*What is expected*
Return the run of lines below that opens with the line containing "O que está envolvido na" and closes with the line containing "La Copa Davis vuelve al Círculo", keeping each one exact.

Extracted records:
=====

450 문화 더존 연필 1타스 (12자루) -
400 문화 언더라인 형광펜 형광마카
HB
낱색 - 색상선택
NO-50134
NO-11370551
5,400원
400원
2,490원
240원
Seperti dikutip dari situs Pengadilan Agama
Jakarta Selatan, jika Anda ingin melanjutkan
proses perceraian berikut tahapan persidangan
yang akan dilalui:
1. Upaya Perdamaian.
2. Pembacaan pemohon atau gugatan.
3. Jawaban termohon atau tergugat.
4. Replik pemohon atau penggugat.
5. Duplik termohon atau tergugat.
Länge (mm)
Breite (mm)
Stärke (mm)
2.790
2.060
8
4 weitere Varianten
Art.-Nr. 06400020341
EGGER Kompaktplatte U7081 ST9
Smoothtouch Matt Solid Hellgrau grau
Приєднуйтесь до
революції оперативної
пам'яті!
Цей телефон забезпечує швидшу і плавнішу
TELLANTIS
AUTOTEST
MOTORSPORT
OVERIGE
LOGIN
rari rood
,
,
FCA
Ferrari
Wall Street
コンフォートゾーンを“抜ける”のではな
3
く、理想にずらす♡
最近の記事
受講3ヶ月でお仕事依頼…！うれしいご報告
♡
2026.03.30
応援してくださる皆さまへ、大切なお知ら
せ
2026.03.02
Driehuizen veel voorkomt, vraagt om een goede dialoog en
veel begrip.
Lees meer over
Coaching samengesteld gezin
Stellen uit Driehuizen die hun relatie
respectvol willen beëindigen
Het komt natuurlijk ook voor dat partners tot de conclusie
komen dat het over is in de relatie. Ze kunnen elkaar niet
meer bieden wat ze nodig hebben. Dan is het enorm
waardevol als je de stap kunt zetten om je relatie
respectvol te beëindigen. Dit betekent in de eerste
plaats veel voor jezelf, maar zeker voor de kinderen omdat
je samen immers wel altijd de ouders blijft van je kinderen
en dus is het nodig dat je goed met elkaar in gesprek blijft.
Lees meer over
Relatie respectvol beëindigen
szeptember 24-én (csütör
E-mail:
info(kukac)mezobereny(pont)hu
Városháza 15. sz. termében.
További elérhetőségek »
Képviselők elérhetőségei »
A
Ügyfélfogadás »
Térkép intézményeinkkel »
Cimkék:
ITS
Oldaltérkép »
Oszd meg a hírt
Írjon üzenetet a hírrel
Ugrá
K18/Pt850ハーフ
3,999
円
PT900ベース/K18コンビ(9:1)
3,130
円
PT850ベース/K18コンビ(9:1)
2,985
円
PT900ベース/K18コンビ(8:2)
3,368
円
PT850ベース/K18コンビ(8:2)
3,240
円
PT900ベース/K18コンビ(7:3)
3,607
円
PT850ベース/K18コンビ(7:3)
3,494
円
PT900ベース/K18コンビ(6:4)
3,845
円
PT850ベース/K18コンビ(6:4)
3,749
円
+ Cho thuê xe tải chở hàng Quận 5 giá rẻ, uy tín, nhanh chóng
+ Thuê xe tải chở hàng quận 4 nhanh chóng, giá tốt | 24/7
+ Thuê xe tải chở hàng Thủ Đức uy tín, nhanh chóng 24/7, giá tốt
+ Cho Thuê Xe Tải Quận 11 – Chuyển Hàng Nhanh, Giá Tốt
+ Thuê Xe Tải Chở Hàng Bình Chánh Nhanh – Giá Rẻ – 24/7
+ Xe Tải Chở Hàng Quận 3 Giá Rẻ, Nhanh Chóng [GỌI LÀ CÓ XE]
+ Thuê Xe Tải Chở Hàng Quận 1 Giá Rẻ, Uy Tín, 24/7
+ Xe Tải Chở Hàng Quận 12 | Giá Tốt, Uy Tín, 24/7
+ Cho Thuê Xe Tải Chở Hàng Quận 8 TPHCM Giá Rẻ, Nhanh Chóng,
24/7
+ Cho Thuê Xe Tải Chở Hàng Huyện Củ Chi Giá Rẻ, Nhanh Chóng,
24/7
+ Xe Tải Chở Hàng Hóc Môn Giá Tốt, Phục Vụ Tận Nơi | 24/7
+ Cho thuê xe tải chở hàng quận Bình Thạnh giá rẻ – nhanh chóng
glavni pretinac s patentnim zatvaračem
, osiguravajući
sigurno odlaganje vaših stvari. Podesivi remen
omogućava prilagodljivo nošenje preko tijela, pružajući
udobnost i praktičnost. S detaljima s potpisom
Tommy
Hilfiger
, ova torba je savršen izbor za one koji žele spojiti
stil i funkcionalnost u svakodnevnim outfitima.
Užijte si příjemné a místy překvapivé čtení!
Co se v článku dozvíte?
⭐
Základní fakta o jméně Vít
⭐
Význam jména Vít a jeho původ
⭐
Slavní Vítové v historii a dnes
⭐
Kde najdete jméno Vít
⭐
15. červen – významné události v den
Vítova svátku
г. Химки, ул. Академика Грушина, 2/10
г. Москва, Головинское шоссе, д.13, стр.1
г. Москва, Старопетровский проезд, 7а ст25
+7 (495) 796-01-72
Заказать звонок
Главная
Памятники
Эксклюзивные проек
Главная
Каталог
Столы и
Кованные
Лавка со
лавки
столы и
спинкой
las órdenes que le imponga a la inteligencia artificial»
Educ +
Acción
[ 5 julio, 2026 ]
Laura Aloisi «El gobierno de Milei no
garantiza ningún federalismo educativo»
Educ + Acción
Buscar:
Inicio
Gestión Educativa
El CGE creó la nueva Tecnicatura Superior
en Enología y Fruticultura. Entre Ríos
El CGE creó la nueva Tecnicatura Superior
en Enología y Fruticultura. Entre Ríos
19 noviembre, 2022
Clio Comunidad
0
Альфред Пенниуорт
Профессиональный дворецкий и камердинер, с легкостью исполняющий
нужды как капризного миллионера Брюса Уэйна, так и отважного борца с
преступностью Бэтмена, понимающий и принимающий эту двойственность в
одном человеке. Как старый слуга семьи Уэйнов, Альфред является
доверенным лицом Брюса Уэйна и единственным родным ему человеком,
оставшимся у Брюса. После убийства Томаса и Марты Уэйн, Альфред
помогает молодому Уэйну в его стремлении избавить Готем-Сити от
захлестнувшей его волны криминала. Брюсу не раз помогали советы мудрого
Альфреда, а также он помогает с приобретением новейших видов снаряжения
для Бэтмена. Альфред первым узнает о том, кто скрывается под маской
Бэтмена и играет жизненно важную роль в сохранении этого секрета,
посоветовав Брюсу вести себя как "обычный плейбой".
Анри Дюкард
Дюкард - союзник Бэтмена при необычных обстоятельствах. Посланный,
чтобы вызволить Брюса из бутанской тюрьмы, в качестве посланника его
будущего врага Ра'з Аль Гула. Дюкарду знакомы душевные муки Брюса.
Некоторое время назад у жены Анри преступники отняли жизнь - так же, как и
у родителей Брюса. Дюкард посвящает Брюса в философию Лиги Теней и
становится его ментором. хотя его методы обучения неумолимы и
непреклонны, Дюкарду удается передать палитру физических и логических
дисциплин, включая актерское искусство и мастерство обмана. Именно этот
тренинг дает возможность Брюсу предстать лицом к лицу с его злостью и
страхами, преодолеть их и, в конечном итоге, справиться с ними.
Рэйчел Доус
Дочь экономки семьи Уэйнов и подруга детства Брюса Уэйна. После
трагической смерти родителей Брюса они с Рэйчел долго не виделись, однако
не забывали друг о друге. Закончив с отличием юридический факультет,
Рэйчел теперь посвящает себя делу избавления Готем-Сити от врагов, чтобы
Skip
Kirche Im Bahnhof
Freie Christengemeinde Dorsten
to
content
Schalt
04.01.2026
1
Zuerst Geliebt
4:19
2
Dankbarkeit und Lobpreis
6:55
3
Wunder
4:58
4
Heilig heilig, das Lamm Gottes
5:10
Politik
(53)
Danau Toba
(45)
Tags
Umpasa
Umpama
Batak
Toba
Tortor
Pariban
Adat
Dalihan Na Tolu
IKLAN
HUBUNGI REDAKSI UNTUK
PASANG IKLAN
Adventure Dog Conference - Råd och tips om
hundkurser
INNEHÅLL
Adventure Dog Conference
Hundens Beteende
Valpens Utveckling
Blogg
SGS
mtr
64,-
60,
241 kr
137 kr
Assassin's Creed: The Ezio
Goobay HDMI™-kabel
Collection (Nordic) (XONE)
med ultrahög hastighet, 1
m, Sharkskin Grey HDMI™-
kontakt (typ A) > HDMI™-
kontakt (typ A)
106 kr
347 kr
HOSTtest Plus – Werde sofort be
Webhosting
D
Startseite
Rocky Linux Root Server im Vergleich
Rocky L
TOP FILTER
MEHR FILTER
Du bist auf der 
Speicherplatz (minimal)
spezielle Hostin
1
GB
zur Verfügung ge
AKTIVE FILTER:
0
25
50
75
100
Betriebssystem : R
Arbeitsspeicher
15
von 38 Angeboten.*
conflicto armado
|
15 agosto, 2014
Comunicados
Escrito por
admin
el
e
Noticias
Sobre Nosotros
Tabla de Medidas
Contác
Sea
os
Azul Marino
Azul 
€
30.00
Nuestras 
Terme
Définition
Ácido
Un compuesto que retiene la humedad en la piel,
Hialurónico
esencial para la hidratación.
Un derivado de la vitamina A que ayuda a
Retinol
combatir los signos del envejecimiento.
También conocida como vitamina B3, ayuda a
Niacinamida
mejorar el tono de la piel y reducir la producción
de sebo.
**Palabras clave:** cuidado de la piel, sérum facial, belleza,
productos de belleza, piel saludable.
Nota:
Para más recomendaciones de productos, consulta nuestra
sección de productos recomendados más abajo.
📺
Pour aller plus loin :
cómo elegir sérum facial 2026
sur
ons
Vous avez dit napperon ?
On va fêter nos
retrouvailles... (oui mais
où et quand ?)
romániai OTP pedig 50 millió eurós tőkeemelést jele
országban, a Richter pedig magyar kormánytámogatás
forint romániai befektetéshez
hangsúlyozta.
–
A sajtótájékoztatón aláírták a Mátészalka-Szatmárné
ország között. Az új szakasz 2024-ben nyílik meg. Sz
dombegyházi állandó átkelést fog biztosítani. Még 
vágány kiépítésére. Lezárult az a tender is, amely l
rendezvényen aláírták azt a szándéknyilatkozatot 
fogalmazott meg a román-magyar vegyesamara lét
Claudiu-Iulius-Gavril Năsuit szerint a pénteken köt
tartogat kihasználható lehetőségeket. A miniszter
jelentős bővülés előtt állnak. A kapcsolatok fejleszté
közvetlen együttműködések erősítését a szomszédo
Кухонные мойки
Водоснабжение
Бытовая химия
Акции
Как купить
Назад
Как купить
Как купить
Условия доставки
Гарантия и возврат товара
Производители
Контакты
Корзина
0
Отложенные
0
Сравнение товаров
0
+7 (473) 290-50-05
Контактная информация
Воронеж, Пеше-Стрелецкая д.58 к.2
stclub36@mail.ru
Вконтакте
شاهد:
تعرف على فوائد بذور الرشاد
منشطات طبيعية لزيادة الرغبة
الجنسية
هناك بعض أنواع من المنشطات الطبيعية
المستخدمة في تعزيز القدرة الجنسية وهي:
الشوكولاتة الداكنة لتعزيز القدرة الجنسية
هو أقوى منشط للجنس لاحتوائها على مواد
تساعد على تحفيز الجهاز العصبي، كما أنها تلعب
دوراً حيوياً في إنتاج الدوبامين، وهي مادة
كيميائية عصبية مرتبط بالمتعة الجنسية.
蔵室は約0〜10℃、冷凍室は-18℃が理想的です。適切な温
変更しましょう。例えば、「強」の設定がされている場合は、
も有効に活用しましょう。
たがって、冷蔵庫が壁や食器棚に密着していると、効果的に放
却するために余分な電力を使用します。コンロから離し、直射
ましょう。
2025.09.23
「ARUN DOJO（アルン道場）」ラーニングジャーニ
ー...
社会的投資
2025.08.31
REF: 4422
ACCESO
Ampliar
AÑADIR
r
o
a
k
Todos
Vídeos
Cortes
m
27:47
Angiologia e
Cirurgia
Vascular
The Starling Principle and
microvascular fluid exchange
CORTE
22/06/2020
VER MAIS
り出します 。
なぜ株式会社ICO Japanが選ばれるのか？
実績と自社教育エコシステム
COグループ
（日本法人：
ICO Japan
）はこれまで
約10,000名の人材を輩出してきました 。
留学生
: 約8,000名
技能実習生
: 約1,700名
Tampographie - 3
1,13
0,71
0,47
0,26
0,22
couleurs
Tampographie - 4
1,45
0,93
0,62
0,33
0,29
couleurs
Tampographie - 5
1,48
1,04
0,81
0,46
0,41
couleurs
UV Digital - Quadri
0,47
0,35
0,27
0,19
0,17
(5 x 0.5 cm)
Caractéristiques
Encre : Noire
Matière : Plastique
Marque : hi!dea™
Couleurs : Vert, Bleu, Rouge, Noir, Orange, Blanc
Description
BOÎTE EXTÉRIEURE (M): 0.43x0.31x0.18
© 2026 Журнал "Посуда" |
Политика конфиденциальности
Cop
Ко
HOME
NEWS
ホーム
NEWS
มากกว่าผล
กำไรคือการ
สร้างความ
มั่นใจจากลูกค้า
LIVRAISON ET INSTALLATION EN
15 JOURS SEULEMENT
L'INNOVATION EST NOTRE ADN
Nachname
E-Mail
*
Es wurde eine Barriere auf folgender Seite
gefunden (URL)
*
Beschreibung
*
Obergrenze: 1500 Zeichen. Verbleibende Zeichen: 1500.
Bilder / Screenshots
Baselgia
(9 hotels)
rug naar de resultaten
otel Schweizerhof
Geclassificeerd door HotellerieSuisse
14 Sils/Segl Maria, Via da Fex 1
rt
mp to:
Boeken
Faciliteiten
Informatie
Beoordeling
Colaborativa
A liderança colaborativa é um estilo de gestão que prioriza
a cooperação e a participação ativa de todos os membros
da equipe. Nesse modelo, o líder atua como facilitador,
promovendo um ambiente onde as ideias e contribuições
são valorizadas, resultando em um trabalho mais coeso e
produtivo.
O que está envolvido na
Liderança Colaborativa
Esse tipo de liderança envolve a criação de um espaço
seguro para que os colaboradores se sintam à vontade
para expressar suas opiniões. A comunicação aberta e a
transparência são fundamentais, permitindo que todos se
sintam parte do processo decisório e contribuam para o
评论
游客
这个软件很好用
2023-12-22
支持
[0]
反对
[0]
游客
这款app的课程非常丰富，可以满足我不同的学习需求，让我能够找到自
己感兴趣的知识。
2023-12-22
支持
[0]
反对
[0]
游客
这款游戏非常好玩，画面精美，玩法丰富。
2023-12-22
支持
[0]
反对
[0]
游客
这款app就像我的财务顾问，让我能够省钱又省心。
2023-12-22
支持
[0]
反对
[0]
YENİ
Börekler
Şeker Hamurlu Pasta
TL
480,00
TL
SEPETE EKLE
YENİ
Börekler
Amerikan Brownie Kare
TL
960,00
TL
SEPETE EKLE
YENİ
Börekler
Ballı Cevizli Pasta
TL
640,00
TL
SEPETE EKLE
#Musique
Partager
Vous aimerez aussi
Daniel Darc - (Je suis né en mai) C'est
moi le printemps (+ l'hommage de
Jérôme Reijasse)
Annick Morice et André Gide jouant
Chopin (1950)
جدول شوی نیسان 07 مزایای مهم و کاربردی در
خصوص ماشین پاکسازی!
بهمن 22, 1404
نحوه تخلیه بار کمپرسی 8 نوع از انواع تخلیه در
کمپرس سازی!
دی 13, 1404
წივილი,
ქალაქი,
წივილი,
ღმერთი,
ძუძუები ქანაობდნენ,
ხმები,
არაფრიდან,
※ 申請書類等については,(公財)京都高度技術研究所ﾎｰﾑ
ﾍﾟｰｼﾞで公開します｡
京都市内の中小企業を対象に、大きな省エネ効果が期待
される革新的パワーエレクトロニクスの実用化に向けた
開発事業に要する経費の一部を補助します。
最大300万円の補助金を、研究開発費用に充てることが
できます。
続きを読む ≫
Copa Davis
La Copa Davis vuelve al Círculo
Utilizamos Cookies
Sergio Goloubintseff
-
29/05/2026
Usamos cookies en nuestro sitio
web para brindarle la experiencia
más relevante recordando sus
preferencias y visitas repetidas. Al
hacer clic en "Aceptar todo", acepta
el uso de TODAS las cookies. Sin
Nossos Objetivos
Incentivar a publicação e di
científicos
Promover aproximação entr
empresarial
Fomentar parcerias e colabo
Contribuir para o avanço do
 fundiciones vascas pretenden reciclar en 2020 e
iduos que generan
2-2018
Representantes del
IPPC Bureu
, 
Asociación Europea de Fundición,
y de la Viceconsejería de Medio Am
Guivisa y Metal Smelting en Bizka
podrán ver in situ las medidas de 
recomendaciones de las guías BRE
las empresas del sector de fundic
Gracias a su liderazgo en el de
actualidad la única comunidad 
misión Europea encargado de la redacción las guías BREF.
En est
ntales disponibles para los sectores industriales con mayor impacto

=====

*Task result*
O que está envolvido na
Liderança Colaborativa
Esse tipo de liderança envolve a criação de um espaço
seguro para que os colaboradores se sintam à vontade
para expressar suas opiniões. A comunicação aberta e a
transparência são fundamentais, permitindo que todos se
sintam parte do processo decisório e contribuam para o
评论
游客
这个软件很好用
2023-12-22
支持
[0]
反对
[0]
游客
这款app的课程非常丰富，可以满足我不同的学习需求，让我能够找到自
己感兴趣的知识。
2023-12-22
支持
[0]
反对
[0]
游客
这款游戏非常好玩，画面精美，玩法丰富。
2023-12-22
支持
[0]
反对
[0]
游客
这款app就像我的财务顾问，让我能够省钱又省心。
2023-12-22
支持
[0]
反对
[0]
YENİ
Börekler
Şeker Hamurlu Pasta
TL
480,00
TL
SEPETE EKLE
YENİ
Börekler
Amerikan Brownie Kare
TL
960,00
TL
SEPETE EKLE
YENİ
Börekler
Ballı Cevizli Pasta
TL
640,00
TL
SEPETE EKLE
#Musique
Partager
Vous aimerez aussi
Daniel Darc - (Je suis né en mai) C'est
moi le printemps (+ l'hommage de
Jérôme Reijasse)
Annick Morice et André Gide jouant
Chopin (1950)
جدول شوی نیسان 07 مزایای مهم و کاربردی در
خصوص ماشین پاکسازی!
بهمن 22, 1404
نحوه تخلیه بار کمپرسی 8 نوع از انواع تخلیه در
کمپرس سازی!
دی 13, 1404
წივილი,
ქალაქი,
წივილი,
ღმერთი,
ძუძუები ქანაობდნენ,
ხმები,
არაფრიდან,
※ 申請書類等については,(公財)京都高度技術研究所ﾎｰﾑ
ﾍﾟｰｼﾞで公開します｡
京都市内の中小企業を対象に、大きな省エネ効果が期待
される革新的パワーエレクトロニクスの実用化に向けた
開発事業に要する経費の一部を補助します。
最大300万円の補助金を、研究開発費用に充てることが
できます。
続きを読む ≫
Copa Davis
La Copa Davis vuelve al Círculo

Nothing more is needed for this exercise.